Stored data entries:
——

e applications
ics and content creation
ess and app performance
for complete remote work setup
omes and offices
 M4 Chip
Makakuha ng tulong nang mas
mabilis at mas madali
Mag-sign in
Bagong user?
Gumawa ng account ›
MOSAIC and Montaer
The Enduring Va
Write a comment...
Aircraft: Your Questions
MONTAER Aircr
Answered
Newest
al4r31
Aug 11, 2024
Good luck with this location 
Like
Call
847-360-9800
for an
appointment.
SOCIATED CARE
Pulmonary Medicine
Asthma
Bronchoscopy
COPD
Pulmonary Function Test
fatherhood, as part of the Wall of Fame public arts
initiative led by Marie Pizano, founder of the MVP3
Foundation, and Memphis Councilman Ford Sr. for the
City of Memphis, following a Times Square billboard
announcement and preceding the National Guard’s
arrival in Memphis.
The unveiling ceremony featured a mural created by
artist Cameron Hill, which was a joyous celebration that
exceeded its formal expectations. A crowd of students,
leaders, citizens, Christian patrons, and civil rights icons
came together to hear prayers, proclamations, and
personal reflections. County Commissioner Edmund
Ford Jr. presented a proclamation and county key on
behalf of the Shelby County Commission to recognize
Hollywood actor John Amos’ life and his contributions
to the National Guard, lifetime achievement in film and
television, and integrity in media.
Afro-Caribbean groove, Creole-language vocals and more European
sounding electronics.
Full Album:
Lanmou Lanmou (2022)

——

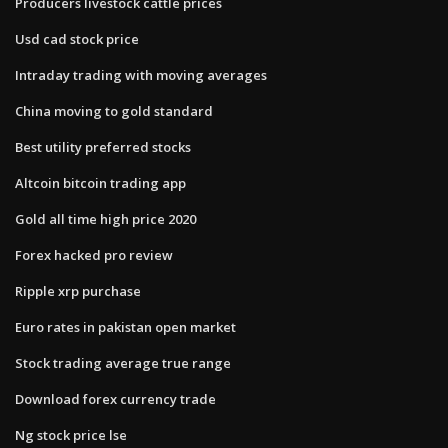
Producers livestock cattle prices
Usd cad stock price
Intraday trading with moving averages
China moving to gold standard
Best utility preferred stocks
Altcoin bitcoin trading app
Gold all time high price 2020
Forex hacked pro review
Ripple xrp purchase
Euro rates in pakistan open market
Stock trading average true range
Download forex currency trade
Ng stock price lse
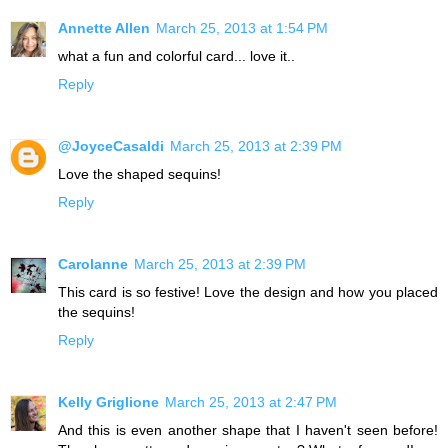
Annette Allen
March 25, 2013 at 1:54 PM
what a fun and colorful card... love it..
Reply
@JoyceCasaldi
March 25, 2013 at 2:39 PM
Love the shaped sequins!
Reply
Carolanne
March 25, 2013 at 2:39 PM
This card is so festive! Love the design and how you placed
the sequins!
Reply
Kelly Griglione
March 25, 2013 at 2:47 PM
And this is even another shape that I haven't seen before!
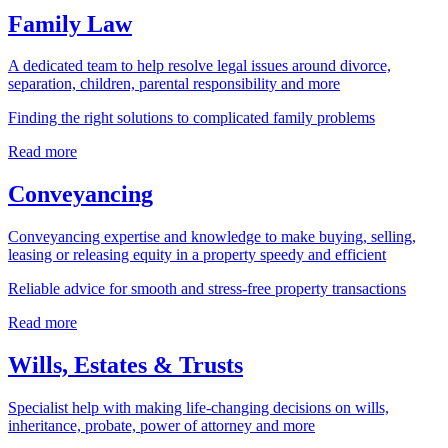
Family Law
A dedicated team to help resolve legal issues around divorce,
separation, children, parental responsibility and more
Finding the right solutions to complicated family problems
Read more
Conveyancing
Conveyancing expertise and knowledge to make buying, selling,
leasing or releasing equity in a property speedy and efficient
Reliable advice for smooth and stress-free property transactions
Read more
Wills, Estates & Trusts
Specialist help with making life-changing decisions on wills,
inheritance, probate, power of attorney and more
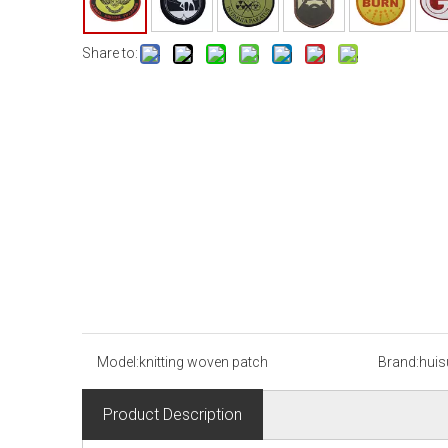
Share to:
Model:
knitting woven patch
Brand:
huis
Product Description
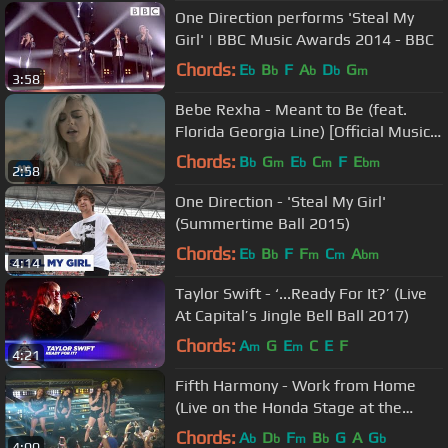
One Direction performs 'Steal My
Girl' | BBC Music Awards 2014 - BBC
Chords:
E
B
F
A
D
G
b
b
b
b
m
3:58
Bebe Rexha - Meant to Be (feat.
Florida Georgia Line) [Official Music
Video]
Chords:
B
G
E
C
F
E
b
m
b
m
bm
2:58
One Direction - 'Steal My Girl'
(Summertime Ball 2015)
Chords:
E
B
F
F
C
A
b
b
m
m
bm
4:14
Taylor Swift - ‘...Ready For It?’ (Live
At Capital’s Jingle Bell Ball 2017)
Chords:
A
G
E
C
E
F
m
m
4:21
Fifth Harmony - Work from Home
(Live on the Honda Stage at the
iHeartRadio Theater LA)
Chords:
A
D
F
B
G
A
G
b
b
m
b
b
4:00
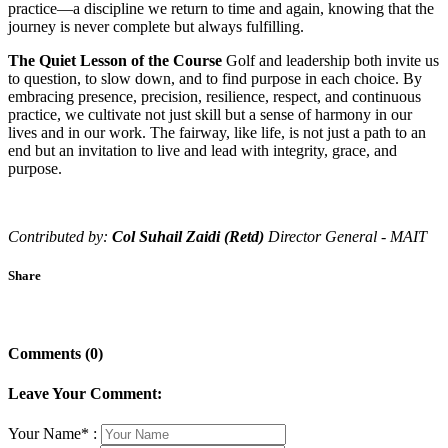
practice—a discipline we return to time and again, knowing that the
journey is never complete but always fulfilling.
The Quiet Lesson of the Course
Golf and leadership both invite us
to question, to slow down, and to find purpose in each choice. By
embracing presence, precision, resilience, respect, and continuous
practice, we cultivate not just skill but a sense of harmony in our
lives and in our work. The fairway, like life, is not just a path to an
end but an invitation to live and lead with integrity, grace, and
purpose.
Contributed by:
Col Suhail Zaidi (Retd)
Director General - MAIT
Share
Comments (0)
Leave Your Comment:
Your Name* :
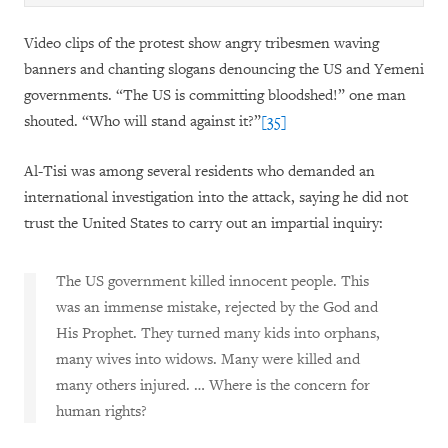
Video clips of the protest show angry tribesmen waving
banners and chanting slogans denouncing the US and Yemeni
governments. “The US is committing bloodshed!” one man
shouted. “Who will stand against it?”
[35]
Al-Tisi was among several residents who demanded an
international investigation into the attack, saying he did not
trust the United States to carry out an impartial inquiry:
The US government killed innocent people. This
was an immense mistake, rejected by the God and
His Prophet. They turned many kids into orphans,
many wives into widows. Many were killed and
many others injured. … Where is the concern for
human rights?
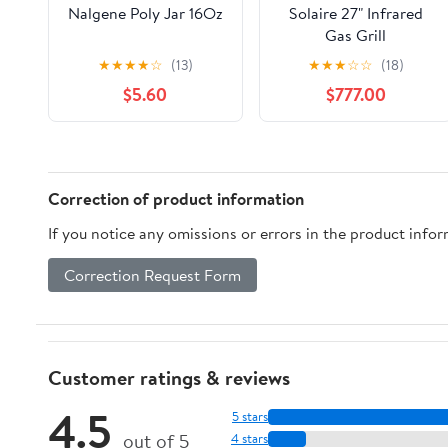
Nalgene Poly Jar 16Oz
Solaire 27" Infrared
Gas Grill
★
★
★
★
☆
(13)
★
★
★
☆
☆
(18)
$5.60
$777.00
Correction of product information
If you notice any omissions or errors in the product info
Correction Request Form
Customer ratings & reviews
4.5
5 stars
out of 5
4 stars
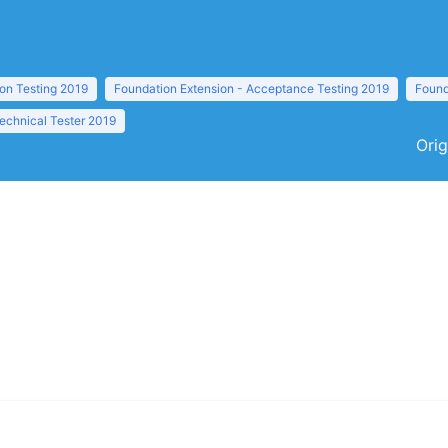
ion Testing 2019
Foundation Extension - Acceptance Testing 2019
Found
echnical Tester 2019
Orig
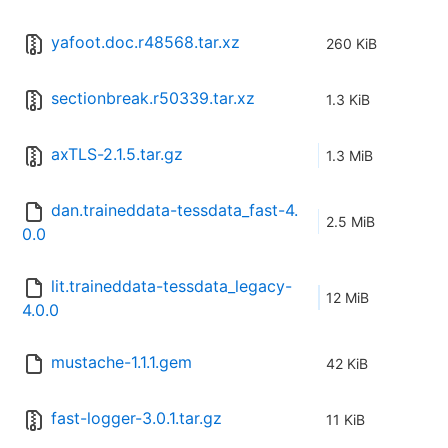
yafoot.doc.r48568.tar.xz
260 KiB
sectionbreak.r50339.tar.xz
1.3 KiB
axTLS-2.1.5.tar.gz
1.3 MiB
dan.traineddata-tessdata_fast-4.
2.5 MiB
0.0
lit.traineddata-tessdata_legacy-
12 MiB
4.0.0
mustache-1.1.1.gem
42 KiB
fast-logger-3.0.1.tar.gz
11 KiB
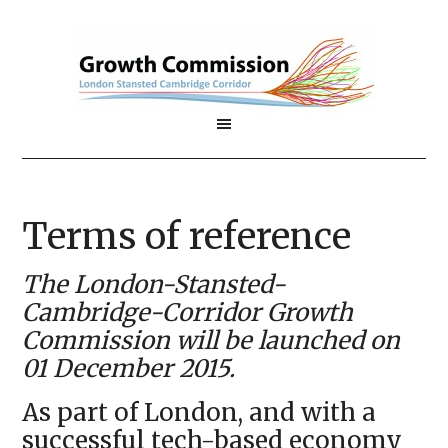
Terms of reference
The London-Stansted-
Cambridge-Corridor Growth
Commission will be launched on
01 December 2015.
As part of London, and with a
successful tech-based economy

——

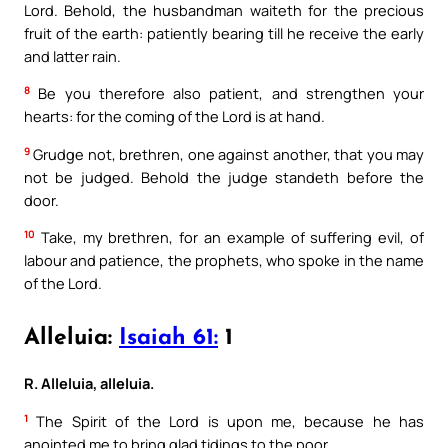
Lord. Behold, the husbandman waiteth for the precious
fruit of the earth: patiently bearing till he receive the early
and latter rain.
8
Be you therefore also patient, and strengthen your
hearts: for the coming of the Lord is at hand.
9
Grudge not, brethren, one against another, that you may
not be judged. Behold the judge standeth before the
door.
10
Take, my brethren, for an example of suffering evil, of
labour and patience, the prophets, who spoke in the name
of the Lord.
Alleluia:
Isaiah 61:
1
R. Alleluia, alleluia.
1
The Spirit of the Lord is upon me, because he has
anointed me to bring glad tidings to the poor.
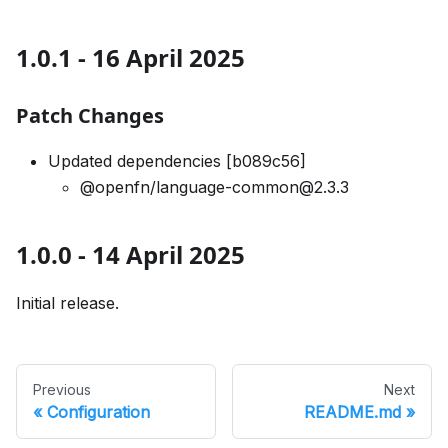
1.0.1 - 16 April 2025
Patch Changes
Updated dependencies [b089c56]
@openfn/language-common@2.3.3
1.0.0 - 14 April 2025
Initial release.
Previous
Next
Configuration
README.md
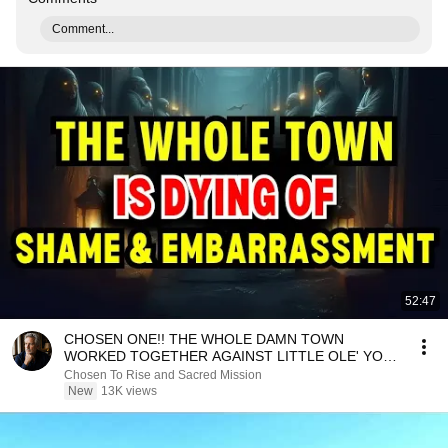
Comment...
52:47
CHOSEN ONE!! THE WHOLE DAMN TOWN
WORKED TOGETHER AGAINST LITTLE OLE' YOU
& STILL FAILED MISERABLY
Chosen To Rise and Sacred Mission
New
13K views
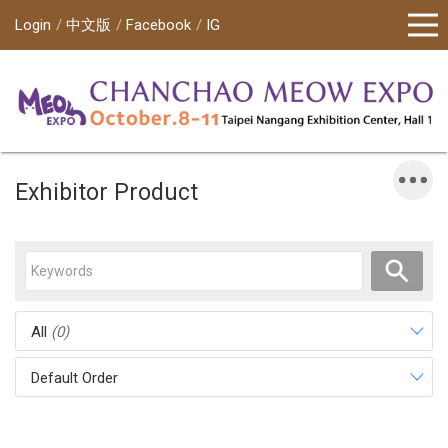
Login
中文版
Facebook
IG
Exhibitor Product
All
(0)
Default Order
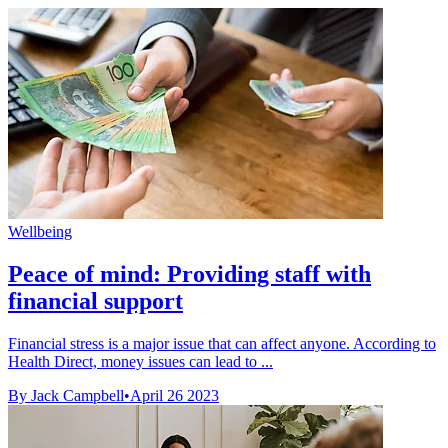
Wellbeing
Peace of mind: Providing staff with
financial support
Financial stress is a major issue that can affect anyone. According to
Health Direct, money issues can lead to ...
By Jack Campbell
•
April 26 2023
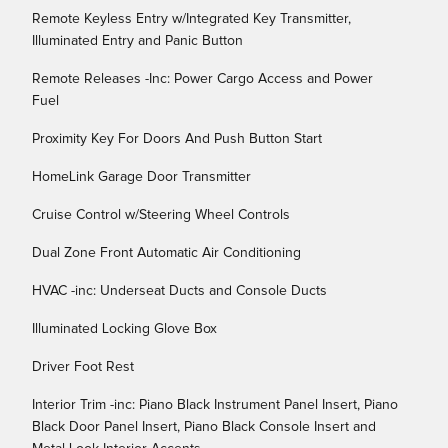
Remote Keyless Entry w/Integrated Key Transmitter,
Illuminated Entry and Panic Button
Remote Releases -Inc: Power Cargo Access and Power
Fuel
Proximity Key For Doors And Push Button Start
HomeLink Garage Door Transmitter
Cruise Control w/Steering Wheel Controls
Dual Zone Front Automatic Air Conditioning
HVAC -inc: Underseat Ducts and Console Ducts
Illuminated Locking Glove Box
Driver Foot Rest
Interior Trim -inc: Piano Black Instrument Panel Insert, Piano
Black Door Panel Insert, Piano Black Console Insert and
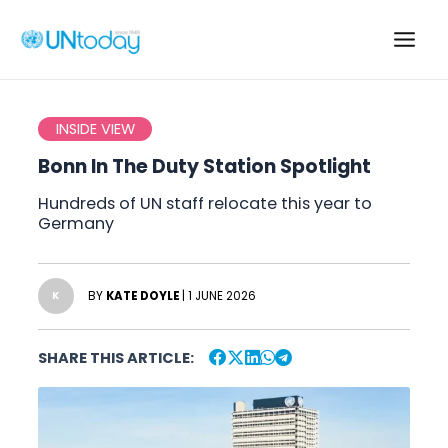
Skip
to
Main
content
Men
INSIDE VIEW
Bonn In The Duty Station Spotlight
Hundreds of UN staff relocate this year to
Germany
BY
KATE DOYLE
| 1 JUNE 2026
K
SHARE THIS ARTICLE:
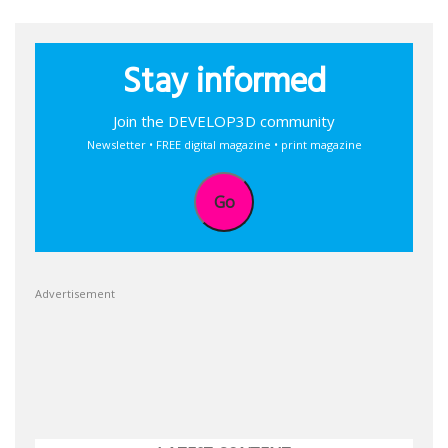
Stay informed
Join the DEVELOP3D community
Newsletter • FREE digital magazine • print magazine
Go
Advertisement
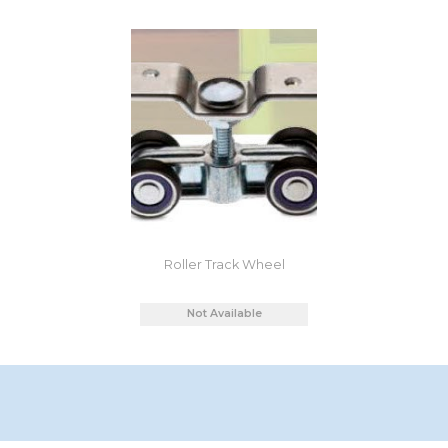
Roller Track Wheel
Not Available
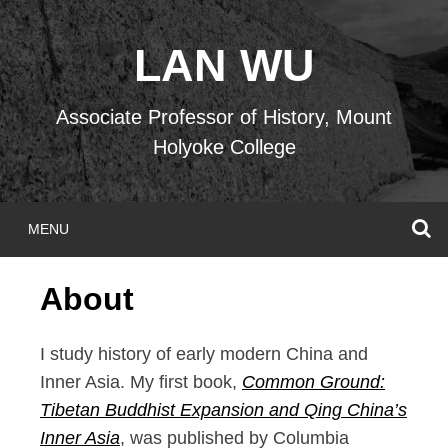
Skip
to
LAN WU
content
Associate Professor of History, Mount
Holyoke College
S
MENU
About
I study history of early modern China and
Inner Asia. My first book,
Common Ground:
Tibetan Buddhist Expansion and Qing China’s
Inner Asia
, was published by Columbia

——

TASK DIRECTIONS: The stretch of entries above that starts with the line containing "e applications" and goes on through the line containing "Lanmou Lanmou (2022)" is to be transcribed exactly, and no other line is to be transcribed.

RESULT OF THE TASK:
e applications
ics and content creation
ess and app performance
for complete remote work setup
omes and offices
 M4 Chip
Makakuha ng tulong nang mas
mabilis at mas madali
Mag-sign in
Bagong user?
Gumawa ng account ›
MOSAIC and Montaer
The Enduring Va
Write a comment...
Aircraft: Your Questions
MONTAER Aircr
Answered
Newest
al4r31
Aug 11, 2024
Good luck with this location 
Like
Call
847-360-9800
for an
appointment.
SOCIATED CARE
Pulmonary Medicine
Asthma
Bronchoscopy
COPD
Pulmonary Function Test
fatherhood, as part of the Wall of Fame public arts
initiative led by Marie Pizano, founder of the MVP3
Foundation, and Memphis Councilman Ford Sr. for the
City of Memphis, following a Times Square billboard
announcement and preceding the National Guard’s
arrival in Memphis.
The unveiling ceremony featured a mural created by
artist Cameron Hill, which was a joyous celebration that
exceeded its formal expectations. A crowd of students,
leaders, citizens, Christian patrons, and civil rights icons
came together to hear prayers, proclamations, and
personal reflections. County Commissioner Edmund
Ford Jr. presented a proclamation and county key on
behalf of the Shelby County Commission to recognize
Hollywood actor John Amos’ life and his contributions
to the National Guard, lifetime achievement in film and
television, and integrity in media.
Afro-Caribbean groove, Creole-language vocals and more European
sounding electronics.
Full Album:
Lanmou Lanmou (2022)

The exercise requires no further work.